While Israel officially says it appreciates the refugee agency's humanitarian work, there has always been some inherent political friction between the two. Tensions flared between the Israeli military and the agency during the recent offensive after Israeli forces fired at the Unrwa headquarters in Gaza City and killed up to 43 Palestinians in a street outside an agency school.
Israel said it was returning fire after Hamas militants attacked them from inside, or in the vicinity of, the UN facilities. UN officials vehemently denied any Hamas presence in their compounds.
Israel has been allowing up to 200 truckloads of humanitarian aid a day into Gaza since the end of the campaign, but some aid groups have been protesting about continuing restrictions.
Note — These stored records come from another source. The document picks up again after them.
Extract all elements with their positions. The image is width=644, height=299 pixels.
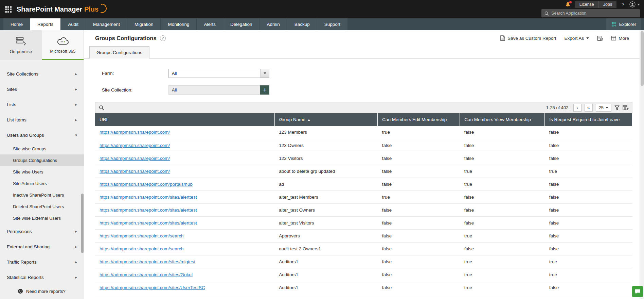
export-as-button[interactable]: Export As: [564, 36, 589, 41]
site-url-link[interactable]: https://admpmsdn.sharepoint.com/sites/al…: [100, 207, 197, 213]
page-title: Groups Configurations: [95, 35, 157, 41]
chevron-down-icon: [586, 37, 589, 39]
sidebar-item-site-wise-users[interactable]: Site wise Users: [0, 166, 84, 178]
column-header-group-name[interactable]: Group Name▲: [274, 113, 378, 126]
sort-ascending-icon: ▲: [307, 118, 310, 121]
sidebar-item-site-admin-users[interactable]: Site Admin Users: [0, 178, 84, 189]
column-header-can-members-view-membership[interactable]: Can Members View Membership: [460, 113, 545, 126]
sidebar-item-sites[interactable]: Sites▸: [0, 82, 84, 97]
table-body: https://admpmsdn.sharepoint.com/123 Memb…: [95, 126, 632, 294]
source-tile-microsoft-365[interactable]: Microsoft 365: [42, 30, 84, 60]
value-cell: alter_test Members: [274, 190, 378, 203]
global-search-input[interactable]: [551, 11, 637, 16]
site-collection-label: Site Collection:: [102, 87, 168, 93]
value-cell: Auditors1: [274, 268, 378, 281]
nav-tab-monitoring[interactable]: Monitoring: [161, 18, 196, 30]
source-tile-on-premise[interactable]: On-premise: [0, 30, 42, 60]
sidebar-item-label: Statistical Reports: [7, 275, 75, 280]
value-cell: 123 Visitors: [274, 152, 378, 165]
column-header-can-members-edit-membership[interactable]: Can Members Edit Membership: [378, 113, 460, 126]
sidebar-item-deleted-sharepoint-users[interactable]: Deleted SharePoint Users: [0, 201, 84, 212]
nav-tab-home[interactable]: Home: [3, 18, 30, 30]
chevron-right-icon: ▸: [75, 245, 77, 249]
sidebar-item-users-and-groups[interactable]: Users and Groups▾: [0, 128, 84, 143]
site-url-link[interactable]: https://admpmsdn.sharepoint.com/: [100, 130, 170, 135]
app-launcher-icon[interactable]: [5, 6, 12, 13]
farm-select-dropdown-button[interactable]: [261, 69, 269, 78]
site-url-link[interactable]: https://admpmsdn.sharepoint.com/: [100, 156, 170, 161]
site-url-link[interactable]: https://admpmsdn.sharepoint.com/search: [100, 246, 184, 251]
sidebar-item-site-collections[interactable]: Site Collections▸: [0, 66, 84, 82]
save-as-custom-report-button[interactable]: Save as Custom Report: [500, 35, 556, 41]
next-page-button[interactable]: ›: [573, 104, 582, 112]
explorer-button[interactable]: Explorer: [606, 18, 641, 30]
page-size-select[interactable]: 25: [596, 104, 611, 112]
report-grid-area: 1-25 of 402 › » 25 URLGroup Name: [95, 102, 632, 294]
site-url-link[interactable]: https://admpmsdn.sharepoint.com/sites/Us…: [100, 285, 205, 290]
column-header-url[interactable]: URL: [95, 113, 274, 126]
site-url-link[interactable]: https://admpmsdn.sharepoint.com/: [100, 143, 170, 148]
notifications-bell-icon[interactable]: [565, 2, 571, 7]
jobs-link[interactable]: Jobs: [598, 1, 616, 8]
global-search[interactable]: [541, 9, 640, 17]
sidebar-item-statistical-reports[interactable]: Statistical Reports▸: [0, 270, 84, 285]
more-button[interactable]: More: [611, 36, 629, 41]
farm-label: Farm:: [102, 71, 168, 76]
value-cell: Auditors1: [274, 281, 378, 294]
table-row: https://admpmsdn.sharepoint.com/sites/al…: [95, 216, 632, 229]
nav-tab-backup[interactable]: Backup: [287, 18, 317, 30]
sidebar-item-lists[interactable]: Lists▸: [0, 97, 84, 112]
value-cell: false: [378, 216, 460, 229]
column-header-is-request-required-to-join-leave[interactable]: Is Request Required to Join/Leave: [545, 113, 632, 126]
schedule-report-button[interactable]: [597, 35, 603, 41]
last-page-button[interactable]: »: [585, 104, 593, 112]
filter-icon[interactable]: [614, 105, 620, 110]
table-search-icon[interactable]: [99, 105, 104, 111]
site-collection-filter-row: Site Collection: All +: [102, 85, 644, 95]
sidebar-item-site-wise-groups[interactable]: Site wise Groups: [0, 143, 84, 154]
site-url-link[interactable]: https://admpmsdn.sharepoint.com/sites/al…: [100, 195, 197, 200]
need-more-reports-button[interactable]: Need more reports?: [0, 283, 84, 299]
column-chooser-icon[interactable]: [623, 105, 629, 111]
nav-tab-delegation[interactable]: Delegation: [223, 18, 260, 30]
help-icon[interactable]: ?: [621, 2, 625, 7]
value-cell: true: [460, 268, 545, 281]
nav-tab-migration[interactable]: Migration: [127, 18, 161, 30]
site-url-link[interactable]: https://admpmsdn.sharepoint.com/search: [100, 233, 184, 238]
site-url-link[interactable]: https://admpmsdn.sharepoint.com/: [100, 169, 170, 174]
value-cell: false: [460, 242, 545, 255]
nav-tab-management[interactable]: Management: [86, 18, 127, 30]
license-link[interactable]: License: [575, 1, 598, 8]
sidebar-item-groups-configurations[interactable]: Groups Configurations: [0, 154, 84, 166]
tab-groups-configurations[interactable]: Groups Configurations: [89, 46, 149, 59]
site-collection-add-button[interactable]: +: [260, 85, 269, 95]
table-row: https://admpmsdn.sharepoint.com/searchau…: [95, 242, 632, 255]
page-scrollbar-thumb[interactable]: [641, 31, 644, 86]
sidebar-scrollbar-thumb[interactable]: [81, 194, 84, 253]
page-help-icon[interactable]: ?: [160, 35, 166, 41]
nav-tab-audit[interactable]: Audit: [61, 18, 86, 30]
sidebar-item-traffic-reports[interactable]: Traffic Reports▸: [0, 254, 84, 270]
farm-select[interactable]: All: [168, 69, 269, 78]
value-cell: false: [460, 203, 545, 216]
sidebar-item-list-items[interactable]: List Items▸: [0, 112, 84, 128]
nav-tab-support[interactable]: Support: [317, 18, 347, 30]
sidebar-item-permissions[interactable]: Permissions▸: [0, 224, 84, 239]
value-cell: true: [545, 268, 632, 281]
site-url-link[interactable]: https://admpmsdn.sharepoint.com/sites/mi…: [100, 259, 195, 264]
user-account-button[interactable]: [629, 1, 640, 7]
sidebar-item-site-wise-external-users[interactable]: Site wise External Users: [0, 212, 84, 224]
nav-tab-alerts[interactable]: Alerts: [197, 18, 223, 30]
page-scrollbar[interactable]: [640, 30, 644, 299]
site-url-link[interactable]: https://admpmsdn.sharepoint.com/sites/al…: [100, 220, 197, 226]
table-row: https://admpmsdn.sharepoint.com/searchAp…: [95, 229, 632, 242]
groups-configurations-table: URLGroup Name▲Can Members Edit Membershi…: [95, 113, 632, 294]
sidebar-item-inactive-sharepoint-users[interactable]: Inactive SharePoint Users: [0, 189, 84, 201]
nav-tab-reports[interactable]: Reports: [30, 18, 60, 30]
chat-feedback-button[interactable]: [632, 286, 643, 297]
site-url-link[interactable]: https://admpmsdn.sharepoint.com/sites/Go…: [100, 272, 193, 277]
site-url-link[interactable]: https://admpmsdn.sharepoint.com/portals/…: [100, 182, 193, 187]
nav-tab-admin[interactable]: Admin: [260, 18, 287, 30]
site-collection-field[interactable]: All +: [168, 85, 269, 95]
sidebar-item-external-and-sharing[interactable]: External and Sharing▸: [0, 239, 84, 254]
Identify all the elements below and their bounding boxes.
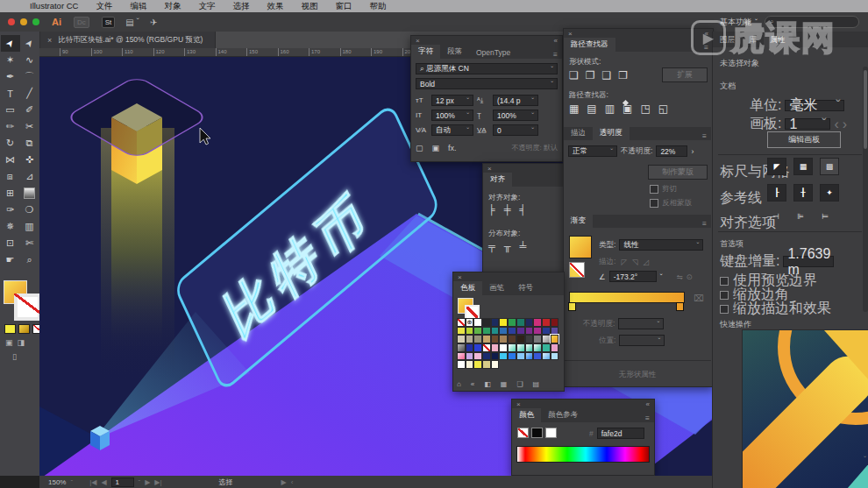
swatch[interactable] — [466, 335, 474, 343]
search-input[interactable]: ⌕ — [765, 16, 859, 28]
swatch[interactable] — [551, 343, 559, 352]
swatches-footer-icon[interactable]: ◧ — [484, 380, 491, 388]
gradient-button[interactable] — [18, 324, 30, 334]
swatch[interactable] — [508, 318, 516, 327]
swatch[interactable] — [466, 343, 474, 352]
panel-menu-icon[interactable]: ≡ — [549, 50, 562, 59]
tab-stroke[interactable]: 描边 — [564, 126, 593, 140]
share-icon[interactable]: ✈ — [150, 18, 157, 27]
tab-pathfinder[interactable]: 路径查找器 — [564, 38, 615, 52]
draw-behind-icon[interactable]: ◨ — [18, 338, 25, 347]
next-artboard-icon[interactable]: ▶ — [145, 478, 150, 486]
swatches-footer-icon[interactable]: ▦ — [501, 380, 508, 388]
gradient-angle-field[interactable]: -173.2° — [609, 271, 657, 282]
swatch[interactable] — [508, 327, 516, 336]
swatch[interactable] — [466, 360, 474, 369]
swatch[interactable] — [491, 343, 500, 352]
swatch[interactable] — [457, 318, 466, 327]
swatch[interactable] — [542, 352, 551, 361]
stroke-color-swatch[interactable] — [14, 294, 41, 321]
swatch[interactable] — [457, 343, 466, 352]
arrange-documents-icon[interactable]: ▤ ˇ — [125, 18, 139, 27]
tab-color[interactable]: 颜色 — [512, 408, 541, 422]
tab-character[interactable]: 字符 — [411, 45, 440, 59]
direct-selection-tool[interactable]: ➤ — [20, 35, 39, 52]
collapse-panel-icon[interactable]: « — [646, 400, 650, 408]
pathfinder-icon[interactable]: ▦ — [569, 103, 579, 115]
swatch[interactable] — [516, 352, 525, 361]
lock-guides-icon[interactable]: ╂ — [793, 184, 813, 202]
zoom-level[interactable]: 150% — [48, 478, 66, 486]
tab-color-guide[interactable]: 颜色参考 — [541, 408, 585, 422]
document-tab[interactable]: × 比特币区块链.ai* @ 150% (RGB/GPU 预览) — [39, 32, 216, 48]
align-object-icon[interactable]: ╞ — [488, 204, 495, 215]
clip-checkbox[interactable] — [650, 185, 658, 194]
panel-menu-icon[interactable]: ≡ — [700, 43, 713, 52]
swatch[interactable] — [457, 360, 466, 369]
tab-opentype[interactable]: OpenType — [469, 46, 517, 59]
swatches-footer-icon[interactable]: ⌂ — [457, 380, 461, 388]
menu-item[interactable]: 帮助 — [360, 1, 395, 12]
column-graph-tool[interactable]: ▥ — [20, 218, 39, 235]
artboard-select[interactable]: 1ˇ — [785, 118, 830, 130]
pathfinder-icon[interactable]: ◱ — [658, 103, 668, 115]
menu-item[interactable]: 视图 — [292, 1, 326, 12]
make-mask-button[interactable]: 制作蒙版 — [648, 165, 708, 180]
slice-tool[interactable]: ✄ — [20, 235, 39, 251]
swatch[interactable] — [473, 327, 482, 336]
swatch[interactable] — [516, 343, 525, 352]
tab-symbols[interactable]: 符号 — [511, 281, 540, 295]
zoom-tool[interactable]: ⌕ — [20, 251, 39, 268]
artboard-chevron-icon[interactable]: ˇ — [139, 478, 141, 486]
swatch[interactable] — [466, 352, 474, 361]
status-play-icon[interactable]: ▶ — [281, 478, 287, 486]
gradient-stop-right[interactable] — [676, 302, 684, 311]
gradient-slider[interactable] — [569, 292, 685, 303]
adobe-stock-badge[interactable]: St — [102, 17, 116, 28]
show-guides-icon[interactable]: ┠ — [767, 184, 786, 202]
hand-tool[interactable]: ☛ — [1, 251, 20, 268]
shape-mode-icon[interactable]: ❒ — [618, 69, 628, 81]
artboard-prev-icon[interactable]: ‹ — [834, 117, 838, 132]
width-tool[interactable]: ⋈ — [1, 152, 20, 168]
leading-field[interactable]: (14.4 pˇ — [493, 95, 538, 106]
appearance-square-icon[interactable]: ▢ — [416, 144, 423, 152]
scale-strokes-effects-checkbox[interactable] — [720, 305, 729, 314]
horizontal-scale-field[interactable]: 100%ˇ — [493, 110, 538, 121]
artboard-number-field[interactable]: 1 — [111, 477, 134, 487]
swatch[interactable] — [482, 352, 491, 361]
smart-guides-icon[interactable]: ✦ — [820, 184, 839, 202]
menu-item[interactable]: 窗口 — [326, 1, 360, 12]
shape-mode-icon[interactable]: ❏ — [569, 69, 579, 81]
draw-normal-icon[interactable]: ▣ — [5, 338, 13, 347]
swatch[interactable] — [457, 335, 466, 343]
swatch[interactable] — [499, 327, 508, 336]
shape-mode-icon[interactable]: ❑ — [602, 69, 612, 81]
panel-menu-icon[interactable]: ≡ — [698, 219, 711, 228]
swatch[interactable] — [516, 318, 525, 327]
swatch[interactable] — [473, 352, 482, 361]
color-black-swatch[interactable] — [531, 428, 543, 438]
reverse-gradient-icon[interactable]: ⇋ — [676, 272, 682, 281]
swatch[interactable] — [482, 335, 491, 343]
swatch[interactable] — [551, 352, 559, 361]
tab-libraries[interactable]: 库 — [742, 33, 764, 47]
color-none-swatch[interactable] — [517, 428, 529, 438]
swatch[interactable] — [542, 327, 551, 336]
menu-item[interactable]: 编辑 — [121, 1, 155, 12]
swatch[interactable] — [508, 335, 516, 343]
swatch[interactable] — [542, 343, 551, 352]
swatch[interactable] — [491, 327, 500, 336]
opacity-field[interactable]: 22% — [656, 145, 687, 157]
font-style-field[interactable]: Boldˇ — [416, 78, 558, 89]
swatch[interactable] — [491, 318, 500, 327]
swatches-footer-icon[interactable]: ▤ — [533, 380, 540, 388]
distribute-object-icon[interactable]: ╧ — [520, 241, 527, 251]
distribute-object-icon[interactable]: ╥ — [504, 241, 511, 251]
swatch[interactable] — [525, 352, 534, 361]
menu-item[interactable]: Illustrator CC — [21, 1, 87, 12]
delete-stop-icon[interactable]: ⌧ — [694, 294, 704, 303]
screen-mode-button[interactable]: ▯ — [12, 352, 17, 361]
tab-swatches[interactable]: 色板 — [453, 281, 482, 295]
swatch[interactable] — [533, 352, 542, 361]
The Reuters news agency reported Wednesday that the European Union had sent a letter to Israel complaining about the obstacles it has faced.
Also Wednesday, the Israeli military acknowledged that its soldiers fired two tank shells at the house of Izzeldin Abuelaish, a well-known Gaza doctor, killing three of his daughters and a niece, on Jan. 16.
The story of the Gazan doctor, who has worked in Israeli hospitals and is known as a strong advocate of Israeli-Palestinian reconciliation, moved many in Israel and abroad.
The military said it concluded from an investigation that an infantry force had come under sniper and mortar fire from a house adjacent to the doctor's, and identified "suspicious figures" in the upper level of the doctor's house who were "thought to be spotters who directed the Hamas sniper and mortar fire."
The commander of the force gave the order to open fire, and the doctor's family members were killed as a result. The military said that in the days leading up to the incident, officers had contacted the doctor and urged him to evacuate his home because of intense fighting in the area.
The military said it was "saddened by the harm caused" to the doctor's family, but that under the circumstances it considered the decision to fire toward the building "reasonable."
In a message broadcast on Israeli television Wednesday, Abuelaish, speaking in Hebrew, thanked the Israelis for carrying out an honest investigation and said he hoped that such a mistake would never be repeated.
Isabel Kershner reported from Jerusalem and Taghreed El-Khodary reported from Gaza.